→ Your task: Print every line below that comes at or after the line containing "Image attached. Find", exactly as written.

Stored items from a collection
......
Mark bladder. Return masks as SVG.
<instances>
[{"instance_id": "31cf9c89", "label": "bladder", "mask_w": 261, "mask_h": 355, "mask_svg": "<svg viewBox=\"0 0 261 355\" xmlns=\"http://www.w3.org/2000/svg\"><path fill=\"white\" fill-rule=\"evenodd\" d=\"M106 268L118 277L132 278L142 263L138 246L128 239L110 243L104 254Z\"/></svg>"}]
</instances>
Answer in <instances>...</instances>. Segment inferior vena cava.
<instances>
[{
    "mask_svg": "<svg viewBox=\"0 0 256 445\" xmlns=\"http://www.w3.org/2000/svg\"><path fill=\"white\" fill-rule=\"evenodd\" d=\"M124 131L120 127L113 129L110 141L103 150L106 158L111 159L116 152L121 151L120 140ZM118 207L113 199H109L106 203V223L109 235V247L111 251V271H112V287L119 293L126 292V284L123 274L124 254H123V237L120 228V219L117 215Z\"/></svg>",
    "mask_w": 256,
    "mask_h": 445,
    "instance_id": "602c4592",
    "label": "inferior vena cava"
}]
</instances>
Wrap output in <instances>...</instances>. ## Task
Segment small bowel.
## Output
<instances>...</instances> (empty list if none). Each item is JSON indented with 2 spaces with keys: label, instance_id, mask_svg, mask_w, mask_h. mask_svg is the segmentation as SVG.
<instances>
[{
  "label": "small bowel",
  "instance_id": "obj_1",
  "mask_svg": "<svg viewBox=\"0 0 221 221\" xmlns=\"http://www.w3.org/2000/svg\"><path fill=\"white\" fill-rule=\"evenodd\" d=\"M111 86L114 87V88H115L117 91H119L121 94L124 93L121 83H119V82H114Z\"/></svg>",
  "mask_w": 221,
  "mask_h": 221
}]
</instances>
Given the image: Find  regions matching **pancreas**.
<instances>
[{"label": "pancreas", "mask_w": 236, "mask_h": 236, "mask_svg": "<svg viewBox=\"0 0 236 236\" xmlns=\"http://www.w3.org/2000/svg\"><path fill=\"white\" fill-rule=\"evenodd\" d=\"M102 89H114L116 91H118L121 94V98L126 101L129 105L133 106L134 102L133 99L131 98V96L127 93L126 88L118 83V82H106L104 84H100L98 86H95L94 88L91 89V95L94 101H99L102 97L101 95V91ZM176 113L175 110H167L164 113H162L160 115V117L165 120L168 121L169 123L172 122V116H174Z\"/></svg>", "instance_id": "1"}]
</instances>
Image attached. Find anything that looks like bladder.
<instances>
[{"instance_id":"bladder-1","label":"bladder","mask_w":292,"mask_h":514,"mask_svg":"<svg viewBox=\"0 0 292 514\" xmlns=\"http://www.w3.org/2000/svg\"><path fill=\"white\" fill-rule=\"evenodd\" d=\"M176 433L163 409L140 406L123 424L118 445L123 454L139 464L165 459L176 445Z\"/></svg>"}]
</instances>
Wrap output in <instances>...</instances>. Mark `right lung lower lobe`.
......
→ Written response:
Image attached. Find anything that looks like bladder.
<instances>
[{"instance_id":"bladder-1","label":"bladder","mask_w":292,"mask_h":514,"mask_svg":"<svg viewBox=\"0 0 292 514\" xmlns=\"http://www.w3.org/2000/svg\"><path fill=\"white\" fill-rule=\"evenodd\" d=\"M176 433L163 409L140 406L123 424L118 445L123 454L139 464L165 459L176 445Z\"/></svg>"}]
</instances>
Wrap output in <instances>...</instances>. Mark `right lung lower lobe`.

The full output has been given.